OrbTop

BGCI GlobalTreeSearch Tree Species Scraper

AIDEVELOPER TOOLS

BGCI GlobalTreeSearch Tree Species Scraper

Scrapes the BGCI GlobalTreeSearch database — the authoritative, comprehensive list of the world's ~58,000 tree species maintained by the Botanic Gardens Conservation International (BGCI). Each record includes the full scientific name, plant family, taxonomic author, data source, native-country distribution, and known synonyms.
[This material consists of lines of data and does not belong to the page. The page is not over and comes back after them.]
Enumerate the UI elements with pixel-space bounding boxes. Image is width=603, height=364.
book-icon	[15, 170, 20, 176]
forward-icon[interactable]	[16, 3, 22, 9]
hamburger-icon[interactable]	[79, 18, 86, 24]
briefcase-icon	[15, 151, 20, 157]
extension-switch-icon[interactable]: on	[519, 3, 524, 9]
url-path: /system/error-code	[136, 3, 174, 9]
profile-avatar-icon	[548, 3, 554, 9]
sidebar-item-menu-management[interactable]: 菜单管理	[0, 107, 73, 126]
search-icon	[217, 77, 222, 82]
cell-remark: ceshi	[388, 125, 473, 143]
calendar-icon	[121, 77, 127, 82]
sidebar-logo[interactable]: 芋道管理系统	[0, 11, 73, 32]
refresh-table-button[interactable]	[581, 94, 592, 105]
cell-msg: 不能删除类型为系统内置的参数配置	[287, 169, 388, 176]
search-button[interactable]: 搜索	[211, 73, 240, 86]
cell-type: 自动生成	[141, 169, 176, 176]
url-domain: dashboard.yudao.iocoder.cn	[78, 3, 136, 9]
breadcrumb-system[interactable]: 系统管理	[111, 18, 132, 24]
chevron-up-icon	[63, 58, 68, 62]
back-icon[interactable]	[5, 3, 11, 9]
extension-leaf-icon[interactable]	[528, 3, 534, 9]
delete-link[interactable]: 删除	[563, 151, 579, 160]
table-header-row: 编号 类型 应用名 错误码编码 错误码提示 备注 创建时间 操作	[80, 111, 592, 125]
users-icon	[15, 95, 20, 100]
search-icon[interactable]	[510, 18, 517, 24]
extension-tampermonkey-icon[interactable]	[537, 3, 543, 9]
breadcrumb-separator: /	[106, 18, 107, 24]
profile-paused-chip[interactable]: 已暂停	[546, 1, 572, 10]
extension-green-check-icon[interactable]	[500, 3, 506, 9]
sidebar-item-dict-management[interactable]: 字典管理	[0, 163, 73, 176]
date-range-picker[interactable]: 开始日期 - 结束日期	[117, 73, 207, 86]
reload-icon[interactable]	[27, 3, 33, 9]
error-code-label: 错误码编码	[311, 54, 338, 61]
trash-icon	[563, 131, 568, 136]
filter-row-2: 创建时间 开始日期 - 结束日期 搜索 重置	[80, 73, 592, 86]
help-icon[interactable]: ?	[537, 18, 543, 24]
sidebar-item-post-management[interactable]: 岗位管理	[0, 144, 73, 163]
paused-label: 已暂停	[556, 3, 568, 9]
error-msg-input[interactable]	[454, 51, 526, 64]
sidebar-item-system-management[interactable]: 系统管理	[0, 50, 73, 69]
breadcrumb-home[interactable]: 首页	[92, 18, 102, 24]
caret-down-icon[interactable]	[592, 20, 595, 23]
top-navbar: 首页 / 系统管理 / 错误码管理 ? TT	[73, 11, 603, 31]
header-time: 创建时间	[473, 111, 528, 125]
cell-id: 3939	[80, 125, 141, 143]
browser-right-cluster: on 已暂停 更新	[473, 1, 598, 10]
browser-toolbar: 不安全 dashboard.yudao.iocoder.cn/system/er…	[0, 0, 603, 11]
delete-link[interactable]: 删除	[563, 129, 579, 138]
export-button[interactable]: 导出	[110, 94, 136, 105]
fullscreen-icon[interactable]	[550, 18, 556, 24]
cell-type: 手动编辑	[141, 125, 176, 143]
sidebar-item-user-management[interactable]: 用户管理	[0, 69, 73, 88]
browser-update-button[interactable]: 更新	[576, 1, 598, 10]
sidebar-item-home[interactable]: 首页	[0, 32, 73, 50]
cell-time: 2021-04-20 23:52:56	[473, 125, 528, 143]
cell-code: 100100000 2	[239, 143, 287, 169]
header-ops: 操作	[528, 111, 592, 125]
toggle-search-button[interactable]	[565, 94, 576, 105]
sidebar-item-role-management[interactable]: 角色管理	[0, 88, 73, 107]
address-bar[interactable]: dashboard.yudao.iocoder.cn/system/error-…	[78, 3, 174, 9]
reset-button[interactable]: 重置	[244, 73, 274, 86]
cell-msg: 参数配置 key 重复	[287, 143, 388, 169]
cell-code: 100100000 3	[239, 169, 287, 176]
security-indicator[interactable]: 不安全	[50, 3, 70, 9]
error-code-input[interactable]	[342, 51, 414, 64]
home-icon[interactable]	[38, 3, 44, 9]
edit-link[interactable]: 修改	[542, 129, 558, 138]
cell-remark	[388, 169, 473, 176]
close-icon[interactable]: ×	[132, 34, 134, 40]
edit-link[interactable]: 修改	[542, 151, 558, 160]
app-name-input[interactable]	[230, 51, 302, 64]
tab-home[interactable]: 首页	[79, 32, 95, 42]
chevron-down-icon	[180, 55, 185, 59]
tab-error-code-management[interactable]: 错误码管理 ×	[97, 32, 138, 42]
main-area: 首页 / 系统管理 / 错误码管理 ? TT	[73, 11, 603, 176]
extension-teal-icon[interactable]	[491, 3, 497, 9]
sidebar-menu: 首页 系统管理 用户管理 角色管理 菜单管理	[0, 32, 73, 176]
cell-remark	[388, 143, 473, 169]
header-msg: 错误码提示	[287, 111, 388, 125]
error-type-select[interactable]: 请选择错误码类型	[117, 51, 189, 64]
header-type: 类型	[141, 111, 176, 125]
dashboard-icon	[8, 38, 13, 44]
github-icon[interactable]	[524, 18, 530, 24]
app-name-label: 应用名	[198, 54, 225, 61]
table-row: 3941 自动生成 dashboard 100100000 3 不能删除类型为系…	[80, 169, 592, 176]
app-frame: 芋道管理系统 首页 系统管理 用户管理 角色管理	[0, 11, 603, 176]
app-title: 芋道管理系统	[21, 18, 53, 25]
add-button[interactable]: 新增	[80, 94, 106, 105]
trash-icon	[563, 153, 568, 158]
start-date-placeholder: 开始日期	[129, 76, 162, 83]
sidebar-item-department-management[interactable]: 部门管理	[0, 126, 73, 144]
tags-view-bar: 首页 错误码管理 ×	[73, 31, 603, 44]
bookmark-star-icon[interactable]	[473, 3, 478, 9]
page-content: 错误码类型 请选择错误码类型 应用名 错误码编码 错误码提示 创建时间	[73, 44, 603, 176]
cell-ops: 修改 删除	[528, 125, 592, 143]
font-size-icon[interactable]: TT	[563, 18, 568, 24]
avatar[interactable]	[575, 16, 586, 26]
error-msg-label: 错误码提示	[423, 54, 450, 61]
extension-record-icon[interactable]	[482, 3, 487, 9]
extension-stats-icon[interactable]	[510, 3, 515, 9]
GlobalTreeSearch is the primary reference behind the Global Tree Assessment and is used by arboreta, reforestation programmes, carbon and forestry projects, and conservation NGOs worldwide. This actor extracts the complete database into a flat, queryable dataset.

Features

  • Scrapes all ~58,000 tree species from the BGCI GlobalTreeSearch JSON API
  • Supports targeted scraping by genus — specify one or more genera to limit the dataset
  • Extracts native-country distribution for every species (TSGeolinks)
  • Extracts taxonomic synonyms (TSTaxas)
  • No authentication required — uses the BGCI public data API
  • Polite rate limiting (200ms delay between genus requests)

Use cases

  • Carbon and reforestation projects — verify species eligibility and native range for project countries
  • Conservation NGOs — track the full tree species inventory with distribution metadata
  • ESG and biodiversity risk analytics — build species datasets for portfolio screening
  • Arboreta and botanical gardens — collection planning and completeness audits
  • AI training data — authoritative tree taxonomy + geography for forestry models

Input

Field Type Description Default
genera Array of strings List of genus names to scrape (e.g. ["Quercus", "Abies"]). Leave empty to scrape all ~4,162 genera. ["Quercus", "Abies"]
maxItems Integer Maximum number of records to collect 10

Example input (targeted):

{
  "genera": ["Quercus", "Abies", "Pinus"],
  "maxItems": 1000
}

Example input (full database):

{
  "genera": [],
  "maxItems": 100000
}

Output

Each record in the dataset represents one tree species:

Field Type Description
bgci_id Integer GlobalTreeSearch internal record ID
taxon String Full scientific name (genus + species + infraspecific epithets)
genus String Genus name (derived from the taxon name)
family String Plant family (e.g. Fagaceae, Pinaceae)
author String Taxonomic author citation
source String Data source (e.g. IUCN RL tree review 2020, WCSP)
problems String or null Data-quality or nomenclatural notes
distribution_done String Whether distribution mapping is complete (yes / no)
note String or null Additional remarks
native_countries String Semicolon-separated list of countries where the species is native
synonyms String Semicolon-separated list of known taxonomic synonyms
bgci_url String Link to the species record on the BGCI GlobalTreeSearch website

Example record:

{
  "bgci_id": 151050178,
  "taxon": "Quercus acatenangensis",
  "genus": "Quercus",
  "family": "Fagaceae",
  "author": "Trel.",
  "source": "IUCN RL tree review 2020",
  "problems": null,
  "distribution_done": "yes",
  "note": null,
  "native_countries": "El Salvador; Guatemala; Mexico",
  "synonyms": null,
  "bgci_url": "https://www.bgci.org/resources/bgci-databases/globaltreesearch/?species=Quercus%20acatenangensis"
}

Performance and pricing

  • Full database (all ~58k species): requires iterating ~4,162 genus endpoints. Each genus request takes ~2–3 seconds including the polite delay, so a full run takes several hours. Set a high maxItems and plan for a longer run.
  • Targeted genus scraping: very fast — each genus returns instantly (e.g. Quercus returns ~424 species in one request).
  • Pricing: Pay-per-event (PPE) — you are charged only for records collected, not for run time.

Data source

Data is sourced from the BGCI GlobalTreeSearch API — the public JSON endpoint of the Botanic Gardens Conservation International's GlobalTreeSearch database. No API key or authentication is required.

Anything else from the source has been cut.